Tartaruga-verde (Chelonia mydas). Fonte: Spotila, 2004.

 

 

Tartaruga-cabeçuda (Caretta caretta): como o próprio nome diz, possui uma cabeça grande em relação às demais espécies e uma mandíbula bem forte, o que auxilia na sua dieta, já que é uma espécie carnívora e come principalmente caranguejos, moluscos, mexilhões, dentre outros invertebrados. Sua carapaça possui coloração marrom-amarelada. Chegam a medir 1,36 m e pesar 140 kg.

 

 

Tartaruga-cabeçuda (Caretta caretta). Fonte: Spotila, 2004.
 

 

• Tartaruga-de-pente (Eretmochelys imbricata): sua carapaça apresenta cor marrom e amarela e suas placas são dispostas imbricadas, como telhas. Pode chegar até 1,10 m e 86 kg. e sua dieta é composta por esponjas, anêmonas, lulas e camarões.

 

Tartaruga-de-pente (Eretmochelys imbricata). Fonte: Spotila, 2004.

 

 

• Tartaruga-oliva (Lepidochelys olivacea): é uma espécie carnívora que se alimenta de peixes, moluscos, crustáceos, entre outros. Pode chegar a até 72 cm e 42 kg.
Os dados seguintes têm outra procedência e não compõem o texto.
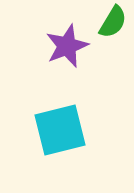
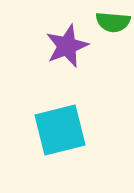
green semicircle: rotated 64 degrees clockwise
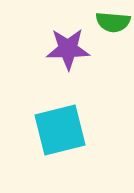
purple star: moved 1 px right, 3 px down; rotated 21 degrees clockwise
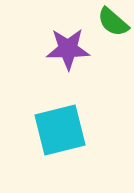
green semicircle: rotated 36 degrees clockwise
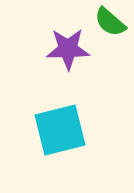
green semicircle: moved 3 px left
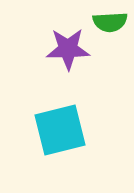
green semicircle: rotated 44 degrees counterclockwise
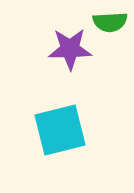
purple star: moved 2 px right
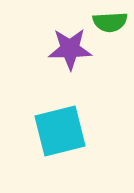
cyan square: moved 1 px down
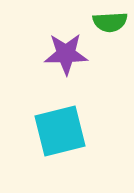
purple star: moved 4 px left, 5 px down
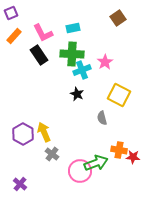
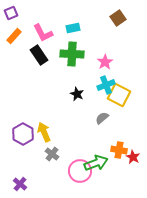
cyan cross: moved 24 px right, 15 px down
gray semicircle: rotated 64 degrees clockwise
red star: rotated 24 degrees clockwise
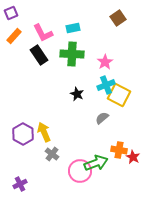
purple cross: rotated 24 degrees clockwise
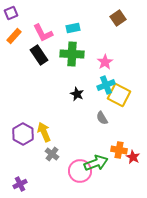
gray semicircle: rotated 80 degrees counterclockwise
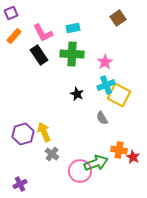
purple hexagon: rotated 15 degrees clockwise
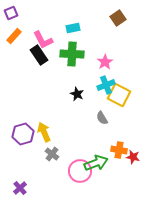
pink L-shape: moved 7 px down
red star: rotated 16 degrees counterclockwise
purple cross: moved 4 px down; rotated 16 degrees counterclockwise
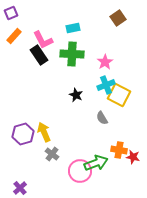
black star: moved 1 px left, 1 px down
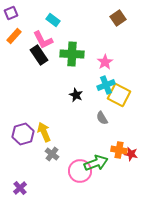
cyan rectangle: moved 20 px left, 8 px up; rotated 48 degrees clockwise
red star: moved 2 px left, 3 px up
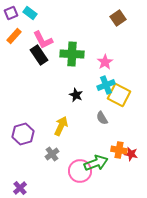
cyan rectangle: moved 23 px left, 7 px up
yellow arrow: moved 17 px right, 6 px up; rotated 48 degrees clockwise
gray cross: rotated 16 degrees clockwise
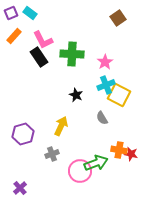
black rectangle: moved 2 px down
gray cross: rotated 16 degrees clockwise
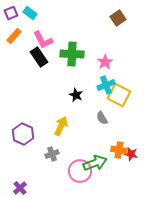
purple hexagon: rotated 20 degrees counterclockwise
green arrow: moved 1 px left
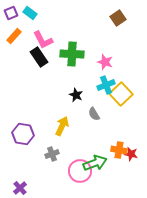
pink star: rotated 21 degrees counterclockwise
yellow square: moved 2 px right, 1 px up; rotated 20 degrees clockwise
gray semicircle: moved 8 px left, 4 px up
yellow arrow: moved 1 px right
purple hexagon: rotated 15 degrees counterclockwise
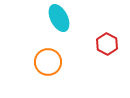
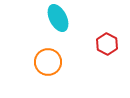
cyan ellipse: moved 1 px left
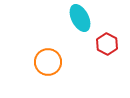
cyan ellipse: moved 22 px right
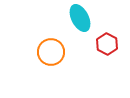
orange circle: moved 3 px right, 10 px up
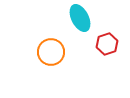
red hexagon: rotated 15 degrees clockwise
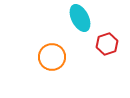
orange circle: moved 1 px right, 5 px down
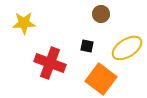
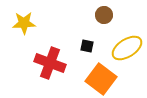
brown circle: moved 3 px right, 1 px down
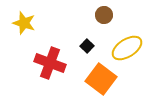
yellow star: rotated 20 degrees clockwise
black square: rotated 32 degrees clockwise
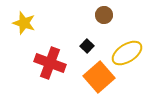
yellow ellipse: moved 5 px down
orange square: moved 2 px left, 2 px up; rotated 12 degrees clockwise
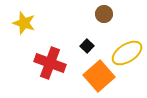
brown circle: moved 1 px up
orange square: moved 1 px up
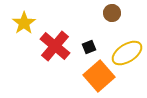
brown circle: moved 8 px right, 1 px up
yellow star: rotated 20 degrees clockwise
black square: moved 2 px right, 1 px down; rotated 24 degrees clockwise
red cross: moved 5 px right, 17 px up; rotated 20 degrees clockwise
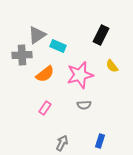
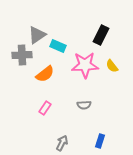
pink star: moved 5 px right, 10 px up; rotated 12 degrees clockwise
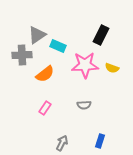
yellow semicircle: moved 2 px down; rotated 32 degrees counterclockwise
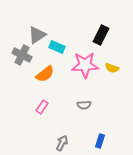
cyan rectangle: moved 1 px left, 1 px down
gray cross: rotated 30 degrees clockwise
pink rectangle: moved 3 px left, 1 px up
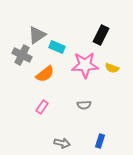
gray arrow: rotated 77 degrees clockwise
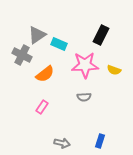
cyan rectangle: moved 2 px right, 3 px up
yellow semicircle: moved 2 px right, 2 px down
gray semicircle: moved 8 px up
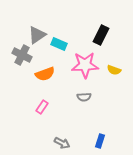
orange semicircle: rotated 18 degrees clockwise
gray arrow: rotated 14 degrees clockwise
Apresenta carapaça verde-acinzentada escura quando adultas.

 

 

Tartaruga-oliva (Lepidochelys olivacea). Fonte: Spotila, 2004.

 

 

• Tartaruga-de-couro (Dermochelys coriacea): é a maior espécie dentre as tartarugas. Seu tamanho atinge 1,78 m e pesa, em média, 400 kg, apesar de haver registro de uma com 916 kg! É a única cuja carapaça é composta por uma camada de pele fina e milhares de placas ósseas, formando sete quilhas ao longo do comprimento. Por isso o nome popular "de couro". Sua dieta é composta principalmente por zooplâncton.

 

 

Tartaruga-de-couro (Dermochelys coriacea). Fonte: Spotila, 2004.

 


Bibliografia

 

SPOTILA, J. Sea Turtles: A Complete Guide to their Biology, Behavior, and Conservation. Baltimore, Maryland, 2004.
 

GALLO, B. M. G.; MACEDO, S.; GIFFONI, B. B.; BECKER, J. H. & BARATA, P. C. R. Sea Turtle Conservation in Ubatuba, Southeastern Brazil, a Feeding Area with Incidental Capture in Coastal Fisheries. Chelonian Conservations and Biology, v. 5, n. 1, 2006.